El chico rió, genuinamente divertido, enfermo, delirante, loco, dolorido, cansado, desesperado, todo a la vez. Ya estaba solo y no podía parar de reírse. Las lágrimas corrían entre sus carcajadas, y cerró los ojos, con náuseas repentinas. Ah, odiaba tanto que el dolor en sí no le molestara… sólo la preocupación, el no querer perder su brazo, y la fiebre, el orgullo y ¿hace cuánto que no comía…? Pero el dolor no. Tembló, helado de un instante a otro.

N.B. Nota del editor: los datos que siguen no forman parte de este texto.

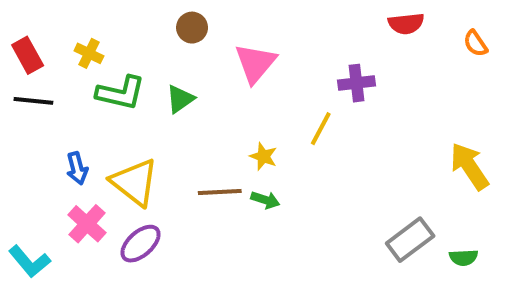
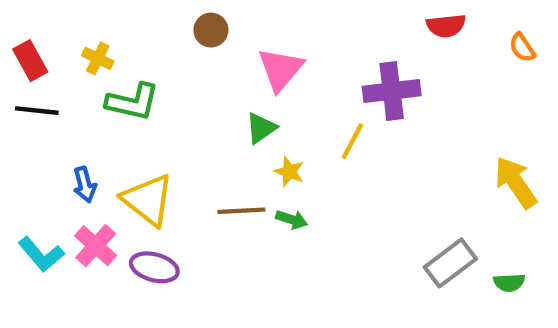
purple cross: (357, 83) -> (392, 91), size x1.4
green triangle: (180, 99) -> (261, 128), moved
purple ellipse: (140, 244) -> (154, 267), turned 57
cyan L-shape: (30, 261) -> (41, 254), moved

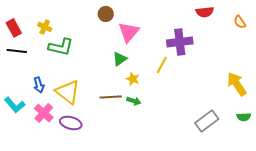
brown circle: (211, 30) -> (106, 14), moved
cyan L-shape: (41, 254) -> (15, 105), moved
green semicircle: (509, 283) -> (244, 117), moved

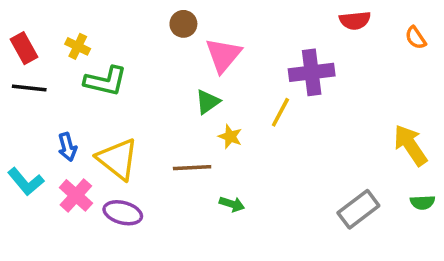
green arrow: (134, 101) -> (232, 204), moved

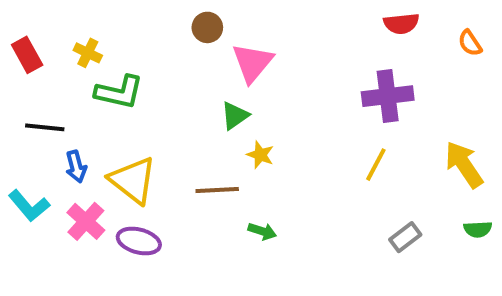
purple cross: (312, 72) -> (388, 96), moved
black line: (29, 88) -> (45, 127), moved
yellow line: (280, 112) -> (376, 165), moved
gray rectangle: (358, 209) -> (405, 237), size x0.7

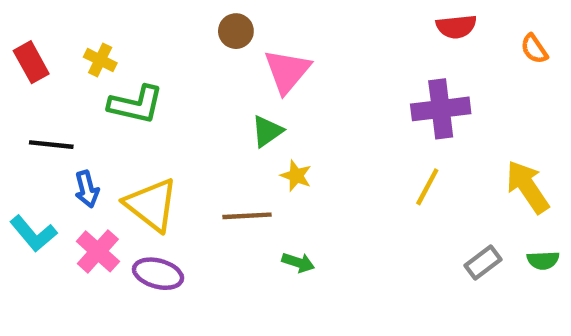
gray rectangle: (405, 237) -> (483, 263), moved

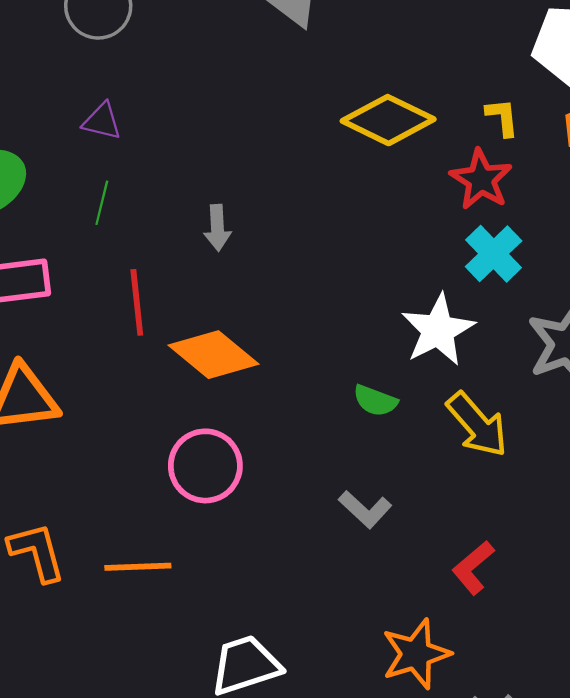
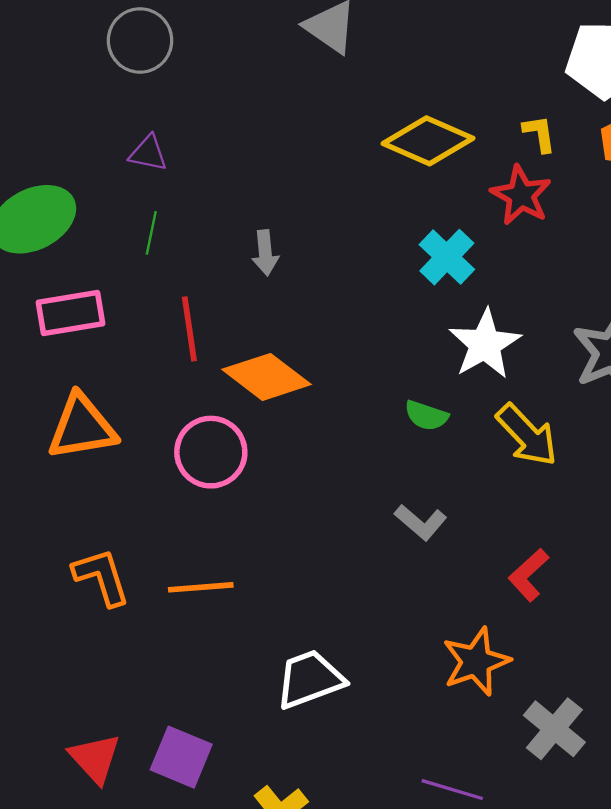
cyan cross: (494, 254) -> (447, 257), moved
pink circle: (205, 466) -> (211, 452), moved

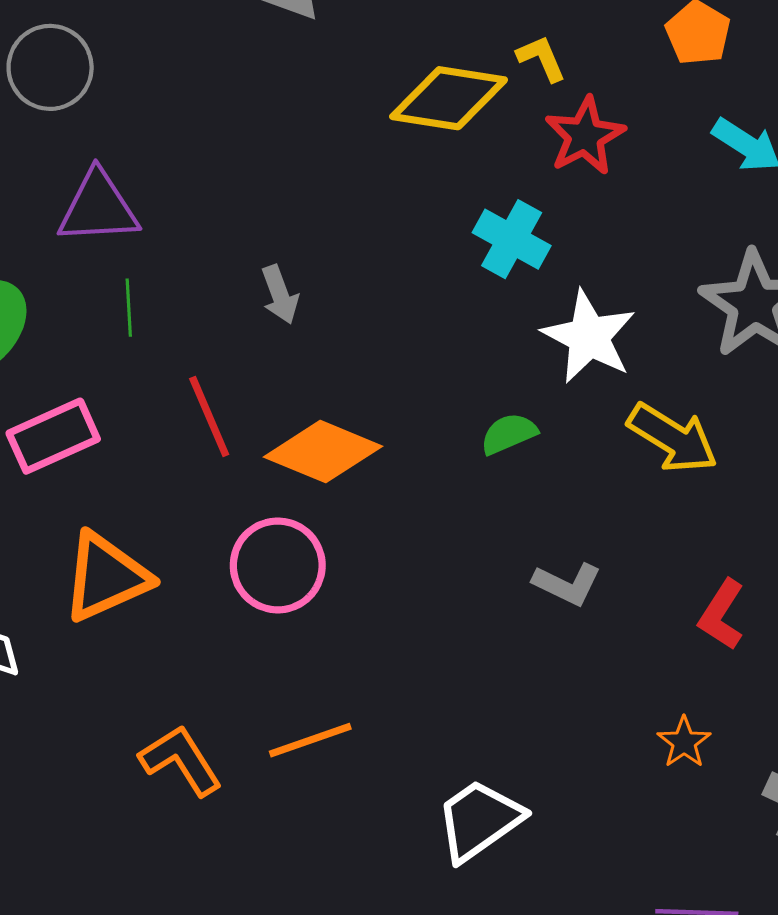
yellow L-shape: (539, 134) -> (541, 58), moved
purple triangle: (148, 153) -> (98, 208), size x1.6
red star: (521, 195) -> (585, 136), turned 30
green semicircle: (426, 416) -> (509, 434), moved, turned 153
orange star: (476, 662) -> (684, 742), size x0.6

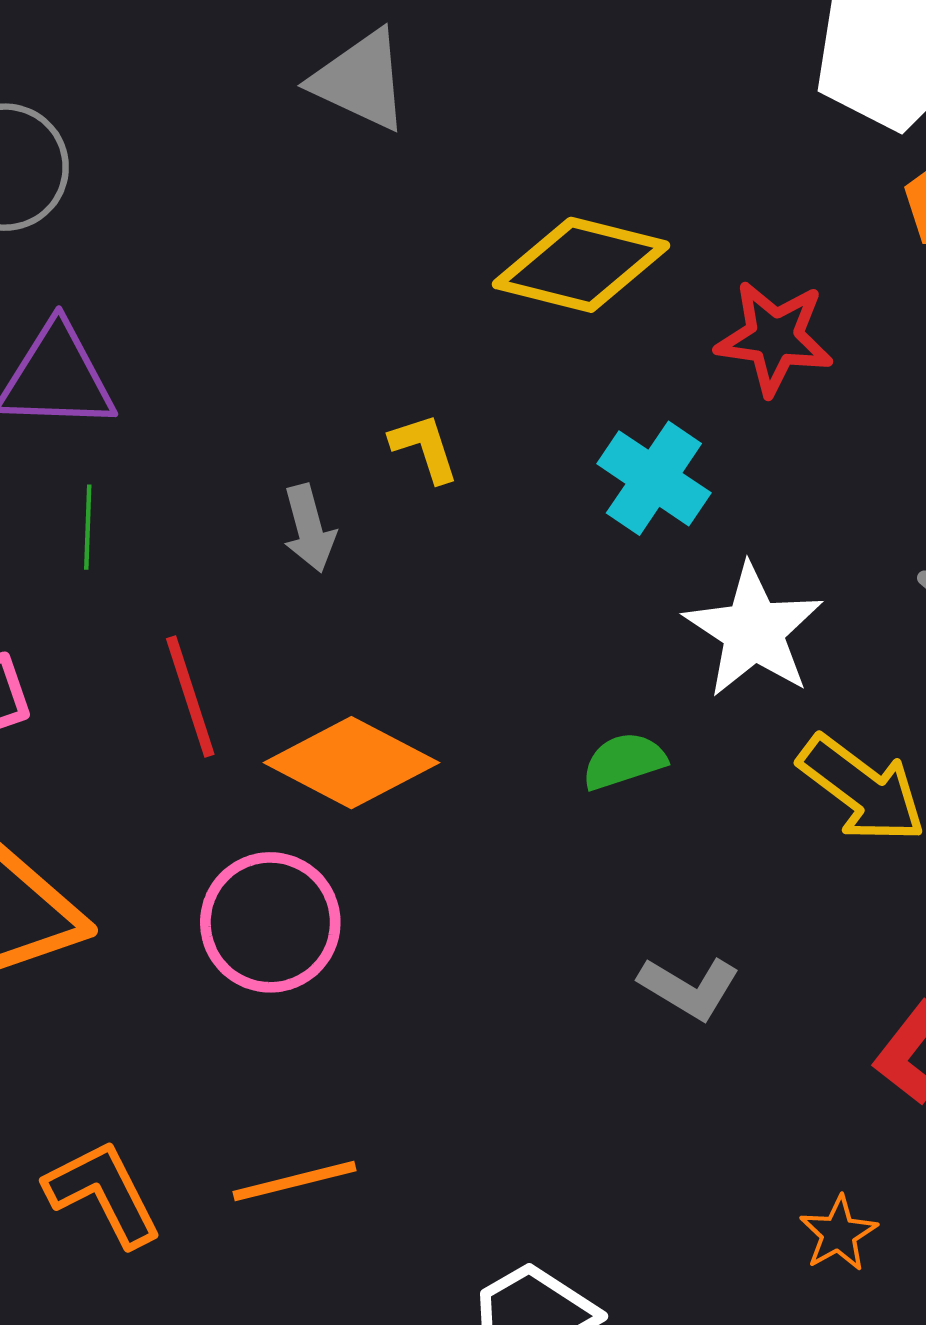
yellow L-shape: (541, 58) -> (424, 448), moved
red star: (585, 136) -> (774, 338), turned 30

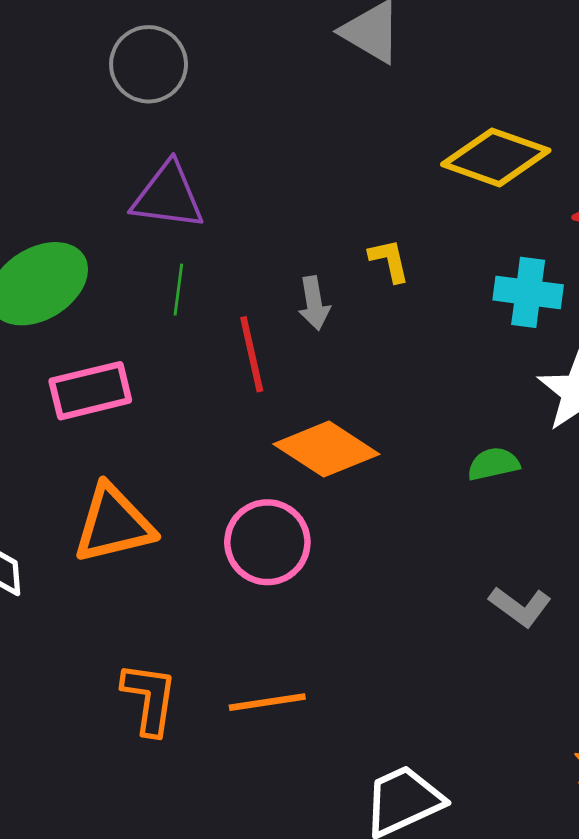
cyan cross: (654, 478) -> (528, 292), turned -32
red line: (190, 696) -> (252, 354), moved
orange L-shape: (103, 1193) -> (149, 698), turned 30

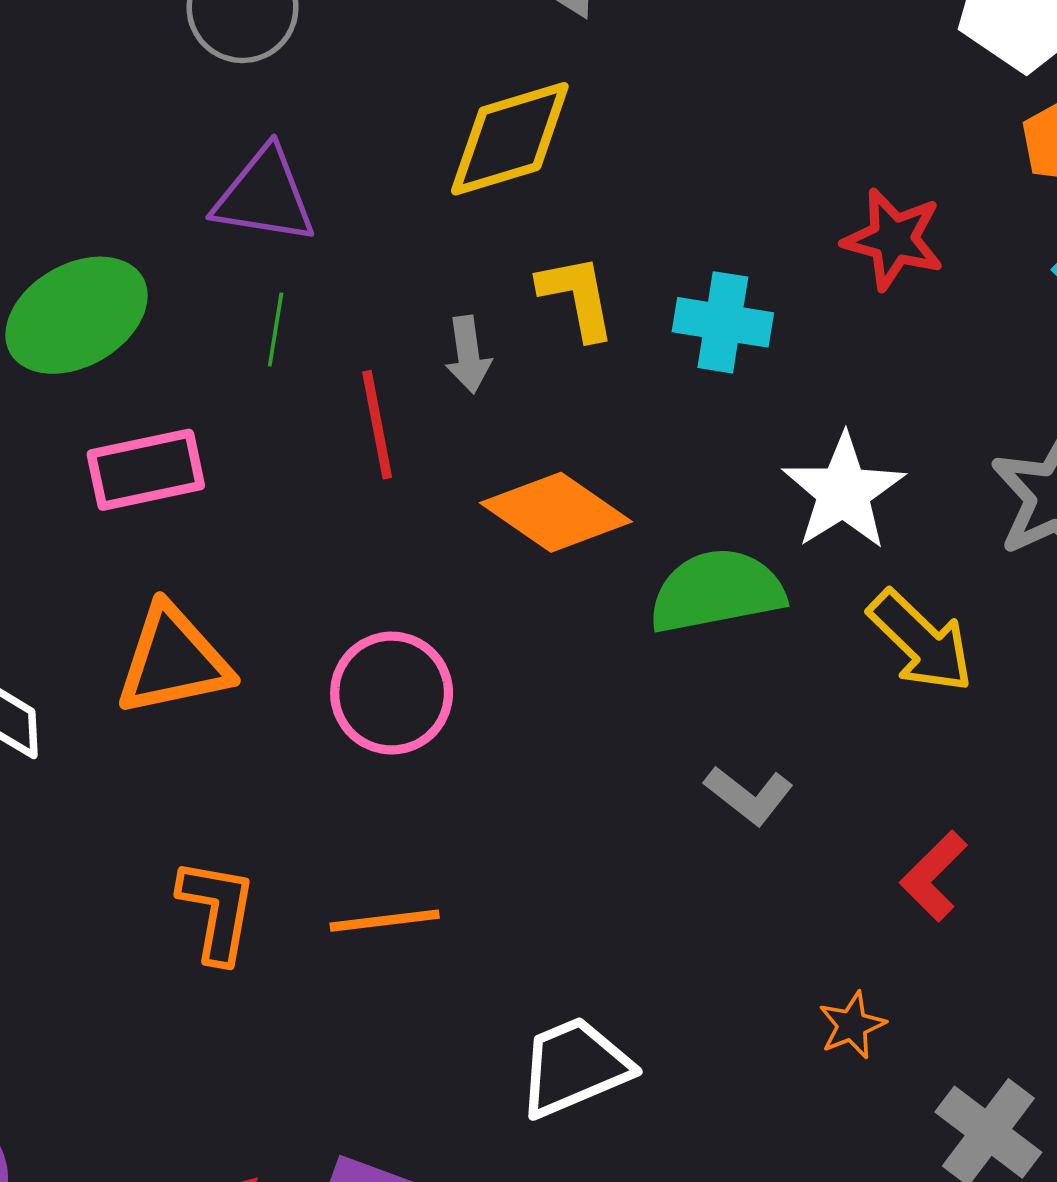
yellow diamond: (496, 157) -> (510, 139), moved, turned -38
yellow L-shape: (389, 260) -> (577, 297), size x1.4
cyan cross: (528, 292) -> (723, 322), moved
orange diamond: (326, 449) -> (556, 512), moved
green semicircle: (493, 464) -> (717, 591), size x1.8

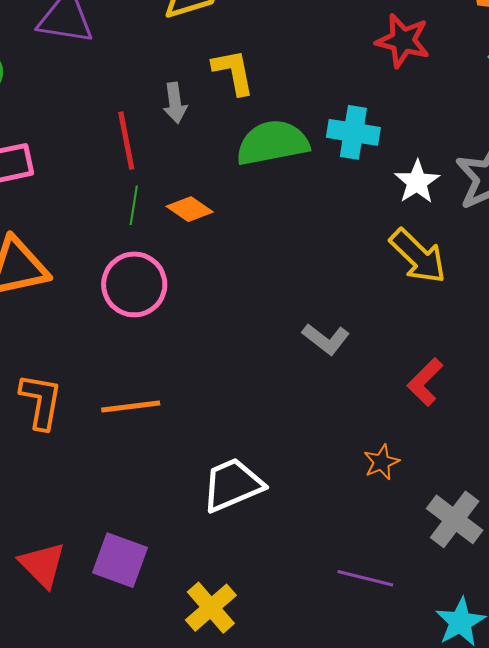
cyan cross: (723, 322) -> (353, 132), moved
green line: (276, 329) -> (134, 205), moved
white star: (843, 492) -> (417, 182), moved, size x0.7
orange diamond: (556, 512) -> (190, 209), moved, size x0.6
green semicircle: (717, 591) -> (272, 143), moved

Observó su cabeza atornillada a la mesa de madera mientras se reía al recordar. Él había creado ese mundo, allí podía tener el tornillo que quisiera. El viejo lo miraba con el ojo medio regenerado que tenía, intentando distinguirlo. Con las décadas había perdido todo el orgullo posible. A veces lo dejaba en paz meses enteros sólo para que lo recuperara y fuera más divertido. Este no era el caso. Abrumado por los recuerdos, había épocas en donde no lo dejaba en paz en lo absoluto. Observó su pecho abierto en canal, y se rió. Una minipimer apareció en su mano, un modelo antiguo para los cánones del tiempo que era afuera, en el mundo de los vivos, y la encendió. En ese mundo, que no era el suyo, había electricidad, no era problema.
Y la bajó sobre el corazón del hombre.
Divertido, reía mientras los recuerdos de sus gritos se mezclaban con los gritos del viejo y los trozos de su corazón lo salpicaban. Y curiosamente, su risa era mucho, mucho más cuerda de lo que podría serlo. O de lo que lo sería, años después, cuando un chico tomara el control que tenía sobre sí mismo y lo hiciera pedazos.